HPE EVA Storage

Critical problem : MSA1500 CS

 
RL-SHADY
New Member

Critical problem : MSA1500 CS

MSA1500 CS Controller
The current array controller has a failed logical drive:
1.Logical drive 1 (Raid 5 in array A)
2.Logical drive 2 (Raid 5 in array B)
3.Logical drive 3 (Raid 6 (ADG) in array C)
4.Logical drive 1 (Raid 6 (ADG)in array D)
On 1/1/2010, a problem in the main server + array
For this case, we have the spare server ready. During checking the spare server, we discovered that it cannot access the Online or the Near line storages.

After checking the storages from the (Array Configuration Utility), the logical drives appears with red x.

After checking the Array HDD status from the HP System Management, We found (Port3, Drive 10) HDD failed.
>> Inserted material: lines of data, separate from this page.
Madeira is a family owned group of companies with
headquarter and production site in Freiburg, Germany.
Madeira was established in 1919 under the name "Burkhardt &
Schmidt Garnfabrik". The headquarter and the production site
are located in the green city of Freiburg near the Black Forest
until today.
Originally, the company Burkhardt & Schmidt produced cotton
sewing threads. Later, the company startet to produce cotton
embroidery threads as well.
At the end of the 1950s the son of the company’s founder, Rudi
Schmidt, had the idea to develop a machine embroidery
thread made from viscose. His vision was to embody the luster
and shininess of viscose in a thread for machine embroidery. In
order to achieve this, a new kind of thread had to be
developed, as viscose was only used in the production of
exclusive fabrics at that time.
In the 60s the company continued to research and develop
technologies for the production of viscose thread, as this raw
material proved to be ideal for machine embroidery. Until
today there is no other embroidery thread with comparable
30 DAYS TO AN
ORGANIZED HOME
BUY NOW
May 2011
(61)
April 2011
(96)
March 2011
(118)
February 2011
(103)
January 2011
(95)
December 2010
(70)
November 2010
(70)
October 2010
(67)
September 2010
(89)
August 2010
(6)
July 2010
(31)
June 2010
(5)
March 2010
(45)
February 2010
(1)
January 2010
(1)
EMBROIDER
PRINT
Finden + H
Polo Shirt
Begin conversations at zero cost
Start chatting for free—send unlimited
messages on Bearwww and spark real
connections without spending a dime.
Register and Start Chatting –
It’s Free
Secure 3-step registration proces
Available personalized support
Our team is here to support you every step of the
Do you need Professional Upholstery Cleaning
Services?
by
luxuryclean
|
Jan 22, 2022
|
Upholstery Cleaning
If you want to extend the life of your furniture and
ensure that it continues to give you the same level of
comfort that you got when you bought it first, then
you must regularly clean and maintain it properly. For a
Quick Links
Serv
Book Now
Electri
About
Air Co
We replaced the HDD with a new one and the status changed to OK but the HDD still off and no rebuilding process appears.

In conclusion, there are data stored in the array system (Online) and Synchronized with a data in the (Rearline) System. The strange case is when 1 HDD from one array system, the both array are failed and we were not able to access the data.
3 REPLIES 3

Re: Critical problem : MSA1500 CS

For what it seems, whatever problem there was in the system caused drives to disconnect at the same time exceeding the RAID fault tolerance, thus, causing the failed luns. This would happen when there is power outage or similar issue. As long as the units are failed you wont be able to access them, and rebuild will not take place.

Probably you already did, but first thing is to do a full power cycle of the system, including Disk enclosures. And confirm that there are no other warnings in the array after that, the array might still have the failed Volumes and the failed disk that you already identified.
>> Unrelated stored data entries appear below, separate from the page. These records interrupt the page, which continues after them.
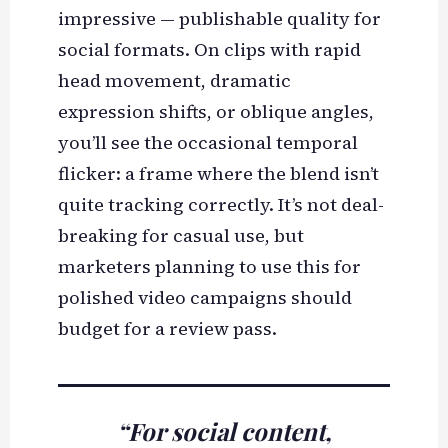
impressive — publishable quality for
social formats. On clips with rapid
head movement, dramatic
expression shifts, or oblique angles,
you’ll see the occasional temporal
flicker: a frame where the blend isn’t
quite tracking correctly. It’s not deal-
breaking for casual use, but
marketers planning to use this for
polished video campaigns should
budget for a review pass.
“For social content,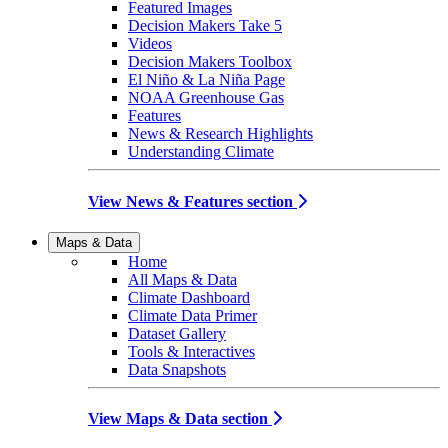
Featured Images
Decision Makers Take 5
Videos
Decision Makers Toolbox
El Niño & La Niña Page
NOAA Greenhouse Gas
Features
News & Research Highlights
Understanding Climate
View News & Features section
Maps & Data
Home
All Maps & Data
Climate Dashboard
Climate Data Primer
Dataset Gallery
Tools & Interactives
Data Snapshots
View Maps & Data section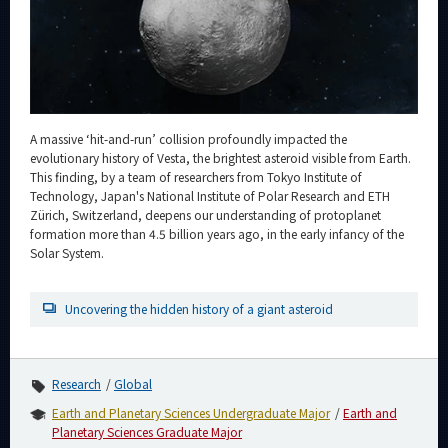
Category
Major
Month
Event Information
A massive ‘hit-and-run’ collision profoundly impacted the
evolutionary history of Vesta, the brightest asteroid visible from Earth.
This finding, by a team of researchers from Tokyo Institute of
Technology, Japan's National Institute of Polar Research and ETH
Zürich, Switzerland, deepens our understanding of protoplanet
Organization map
formation more than 4.5 billion years ago, in the early infancy of the
Solar System.
For students & staff
Uncovering the hidden history of a giant asteroid
CLOSE
Research
Global
Earth and Planetary Sciences Undergraduate Major
Earth and
Planetary Sciences Graduate Major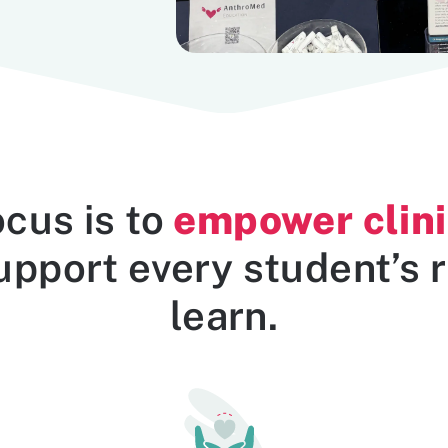
empower clini
ocus is to
pport every student’s r
learn.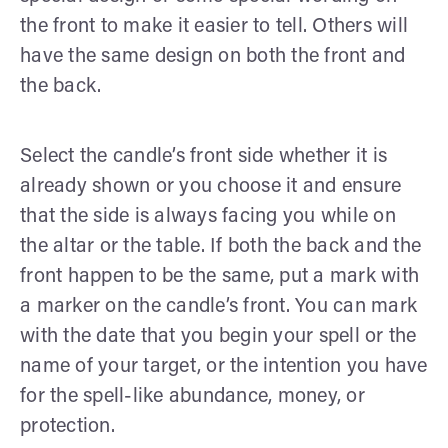
the front to make it easier to tell. Others will
have the same design on both the front and
the back.
Select the candle’s front side whether it is
already shown or you choose it and ensure
that the side is always facing you while on
the altar or the table. If both the back and the
front happen to be the same, put a mark with
a marker on the candle’s front. You can mark
with the date that you begin your spell or the
name of your target, or the intention you have
for the spell-like abundance, money, or
protection.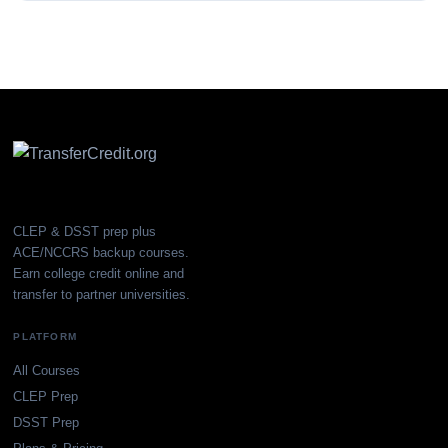
CLEP & DSST prep plus
ACE/NCCRS backup courses.
Earn college credit online and
transfer to partner universities.
PLATFORM
All Courses
CLEP Prep
DSST Prep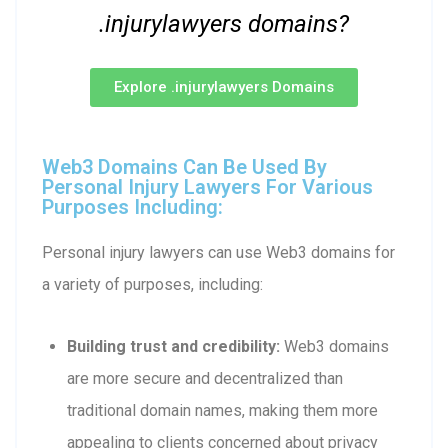
.injurylawyers domains?
Explore .injurylawyers Domains
Web3 Domains Can Be Used By
Personal Injury Lawyers For Various
Purposes Including:
Personal injury lawyers can use Web3 domains for
a variety of purposes, including:
Building trust and credibility:
Web3 domains
are more secure and decentralized than
traditional domain names, making them more
appealing to clients concerned about privacy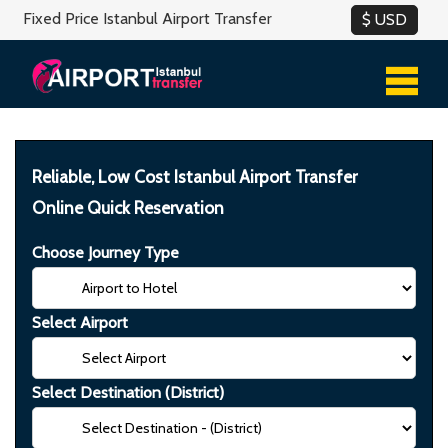
Fixed Price Istanbul Airport Transfer
Reliable, Low Cost Istanbul Airport Transfer
Online Quick Reservation
Choose Journey Type
Select Airport
Select Destination (District)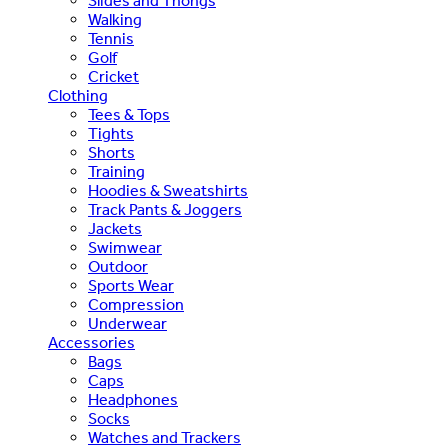
Slides and Thongs
Walking
Tennis
Golf
Cricket
Clothing
Tees & Tops
Tights
Shorts
Training
Hoodies & Sweatshirts
Track Pants & Joggers
Jackets
Swimwear
Outdoor
Sports Wear
Compression
Underwear
Accessories
Bags
Caps
Headphones
Socks
Watches and Trackers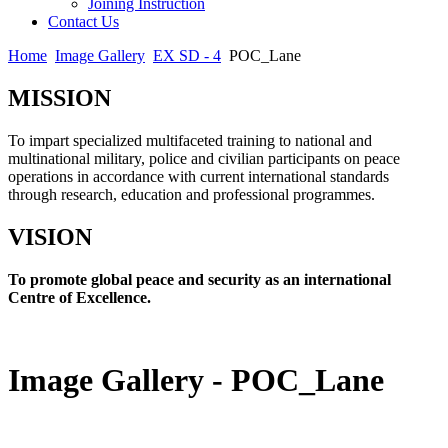
Joining Instruction
Contact Us
Home
Image Gallery
EX SD - 4
POC_Lane
MISSION
To impart specialized multifaceted training to national and
multinational military, police and civilian participants on peace
operations in accordance with current international standards
through research, education and professional programmes.
VISION
To promote global peace and security as an international
Centre of Excellence.
Image Gallery - POC_Lane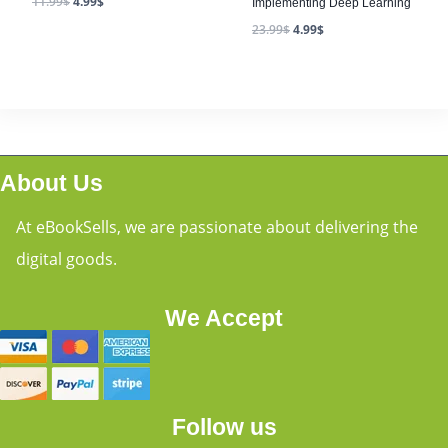
11.99
$
4.99
$
Implementing Deep Learning
23.99
$
4.99
$
About Us
At eBookSells, we are passionate about delivering the
digital goods.
We Accept
Follow us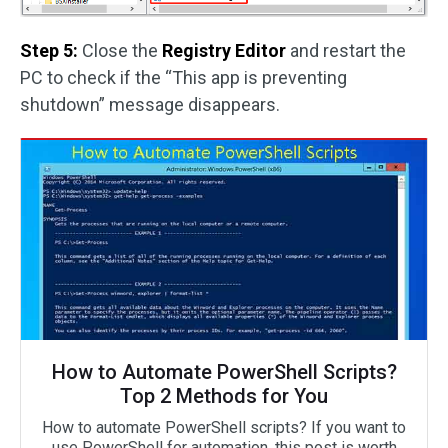
Step 5:
Close the
Registry Editor
and restart the
PC to check if the “This app is preventing
shutdown” message disappears.
How to Automate PowerShell Scripts?
Top 2 Methods for You
How to automate PowerShell scripts? If you want to
use PowerShell for automation, this post is worth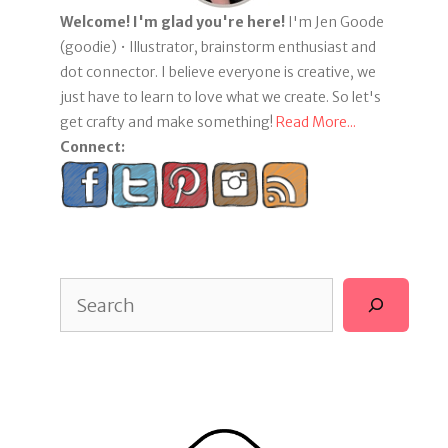
Welcome! I'm glad you're here!
I'm Jen Goode
(goodie) • Illustrator, brainstorm enthusiast and
dot connector. I believe everyone is creative, we
just have to learn to love what we create. So let's
get crafty and make something!
Read More...
Connect:
Search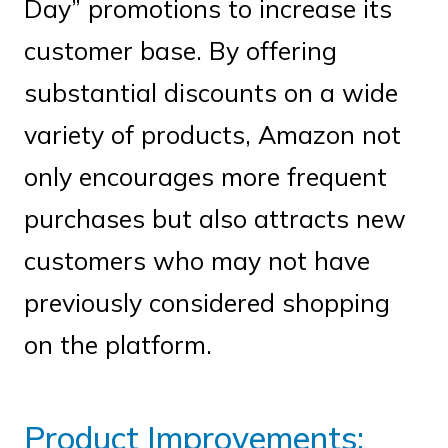
Day” promotions to increase its
customer base. By offering
substantial discounts on a wide
variety of products, Amazon not
only encourages more frequent
purchases but also attracts new
customers who may not have
previously considered shopping
on the platform.
Product Improvements:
You should confirm there is valid backup of the data just in case, but if the situation above is what happened and the drives are all back now, with no other problem but failed luns you should be able to reenable them and getting your data back.

http://h20000.www2.hp.com/bizsupport/TechSupport/Document.jsp?lang=en&cc=us&taskId=110&prodSeriesId=415598&prodTypeId=12169&prodSeriesId=415598&objectID=c01204574
RL-SHADY
New Member

Re: Critical problem : MSA1500 CS

Many thanks;

but what is the percentage that if i click REENABLE the data will not be lost,

Re: Critical problem : MSA1500 CS

I have seen this happen some times, and when the problem was a power loss with only one server using the volume, it has worked with no problems almost 100%, you reenable it then go to the OS, with the volume usable and the file system intact. Remember that if this happened the data remains in the disks, reenabling the lun lets the controller attempt to see the pointers to the information, so if the data is usable, then it will be there. There are multiple reasons why it can fail, the ones I remember from the top of my head:

- Dynamic disks are used in Windows, or other type of Software Raid, which could also be corrupted due to unproper Shut Down.

- The volume is not presented to the same server that had it when it failed.

- Volume was accessed by diferent servers in a non-clustered environment.

- Multiple HDD failures in the array.

- Not only a power loss, but an overcharge, or a hardware problem caused the volume to fail.

Remember that if the data does not become available and there is no other way to get the data back, do not format or re-initialize the volume. At that point you can still send the drives to a Data recovery facility; if you reformat the unit, then the data will be lost and backup restore will be needed.